__Work to be completed__.
Leave out all pictures while repeating the records exactly and completely.

** Opening Given entries block **

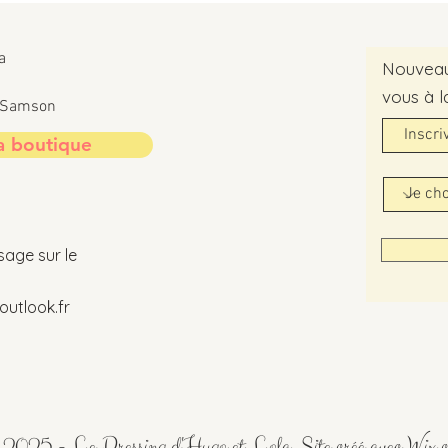
a
Nouveaut
vous à l
t-Samson
a boutique
sage sur le
utlook.fr
2025 - Le Dressing d'Hugo et Lola. Site créé avec
Wix.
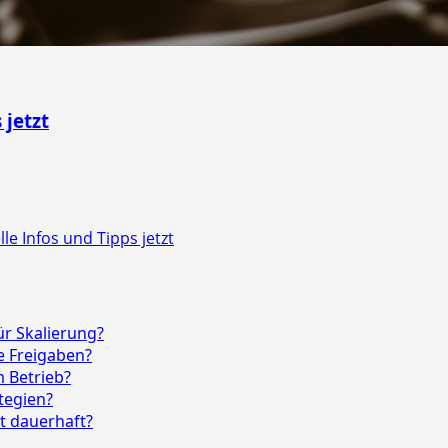
 jetzt
e Infos und Tipps jetzt
r Skalierung?
e Freigaben?
 Betrieb?
tegien?
t dauerhaft?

** Closing Given entries block **

__Written solution__.
a
Nouveaut
vous à l
t-Samson
a boutique
sage sur le
utlook.fr
2025 - Le Dressing d'Hugo et Lola. Site créé avec
Wix.
 jetzt
e Infos und Tipps jetzt
r Skalierung?
e Freigaben?
 Betrieb?
tegien?
t dauerhaft?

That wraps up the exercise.